LLM Hardware Calculator

Enter your RAM to see which large language models you can run locally. Covers Apple Silicon Macs, consumer GPUs, and workstations.

Fits comfortably Tight — may be slow Won't fit
Know it fits — now see how fast. SiliconBench has real tok/s measurements for popular models on Apple Silicon chips.
Know the cost. Inference Cost Calculator compares your electricity cost per million tokens against OpenAI, Anthropic, and Google API pricing.

How LLM Memory Requirements Work

Running a large language model locally requires holding the model weights — and optionally a KV cache for context — in RAM. Unlike cloud API calls, local inference loads the entire model into memory before generating a single token.

The memory formula

A rough estimate for Q4-quantized models: ~0.5 GB per billion parameters. A 7B model needs about 3.5–4.5 GB. A 70B model needs 35–45 GB. FP16 roughly doubles this; FP32 doubles it again.

Apple Silicon unifies CPU and GPU memory, so your Mac's full RAM pool is available to the model — a significant advantage over discrete GPUs, which are limited to VRAM. A Mac Studio M4 Max with 48 GB can run models that would require a $40,000 server GPU in a data center.

Quantization explained

  • Q4_K_M — 4-bit quantization with mixed precision. Best balance of quality and size. Most Ollama defaults use this.
  • Q8_0 — 8-bit quantization. Near-identical quality to FP16 at half the memory.
  • FP16 — Half-precision floating point. Highest quality, highest memory. Needed for fine-tuning.
  • FP32 — Full precision. Only for training or very specific research use cases.
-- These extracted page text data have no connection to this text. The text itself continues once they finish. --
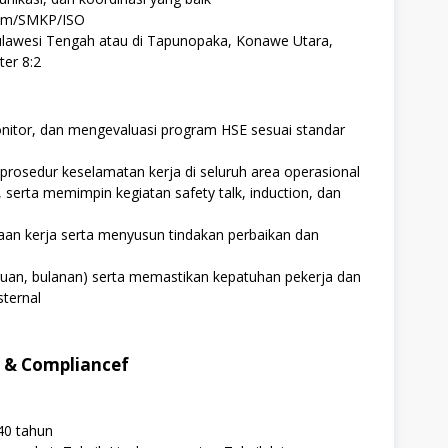
Umum/SMKP/ISO
ulawesi Tengah atau di Tapunopaka, Konawe Utara,
er 8:2
tor, dan mengevaluasi program HSE sesuai standar
osedur keselamatan kerja di seluruh area operasional
, serta memimpin kegiatan safety talk, induction, dan
kaan kerja serta menyusun tindakan perbaikan dan
uan, bulanan) serta memastikan kepatuhan pekerja dan
sternal
m & Compliancef
40 tahun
Context window and KV cache

The numbers above cover model weights only. Long context windows add KV cache overhead — a 128K context window can add several GB. For most local inference use cases (chat, code assistance), a 4K–8K context is sufficient and the overhead is small.

Apple Silicon vs. discrete GPU

Apple Silicon Macs use unified memory — the GPU and CPU share the same RAM pool. This means a 96 GB Mac Studio M4 Ultra can load a 70B model at Q4 with room to spare. An NVIDIA RTX 4090 has 24 GB VRAM — enough for 13B at Q8 or 7B at FP16 — but the system RAM is not available for model weights on discrete GPUs running inference.

Frequently Asked Questions

Can I run Llama 3.1 70B on a Mac?

Yes — with enough RAM. Llama 3.1 70B at Q4_K_M requires about 42 GB. A Mac Studio M4 Max with 48 GB or any Mac with 64 GB+ can run it. The 8B version runs on any Mac with 8 GB or more.

What is the minimum RAM to run an LLM locally?

The smallest useful models (Phi-3 mini 3.8B, Gemma 2B) run in 2–3 GB. Any modern Mac with 8 GB can run 7B models at Q4. 16 GB opens up 13B models. 32 GB is the sweet spot for 30B-class models.

Does RAM speed matter for local LLM inference?

Yes, significantly. Apple Silicon's memory bandwidth (up to 800 GB/s on M4 Ultra) directly determines token generation speed. Higher bandwidth = more tokens per second. This is why Macs punch above their weight for local inference compared to systems with similar RAM but lower memory bandwidth.

Which tool should I use to run LLMs locally?

Ollama is the easiest option for Mac users — one command to download and run any supported model. For more control, llama.cpp (which Ollama wraps) supports all major model formats. LM Studio provides a GUI.

How fast will inference be on my Mac?

Speed depends on model size, quantization, and your Mac's memory bandwidth. As a rough guide on Apple Silicon: 7B Q4 models typically run at 40–80 tokens/second; 13B at 20–40 tok/s; 70B at 5–15 tok/s. Qwen3 32B at Q4_K_M runs at ~22 tok/s on an M4 Max 40-core GPU. For measured, hardware-specific benchmark data see SiliconBench — real tok/s measurements across Apple Silicon chips and popular models.

What is the KV cache and why does it matter?

The KV (key-value) cache stores intermediate attention computations for each token in the context window. It grows with context length. For long documents or multi-turn conversations, the KV cache can add several GB on top of the base model weight. Most local inference tools manage this automatically.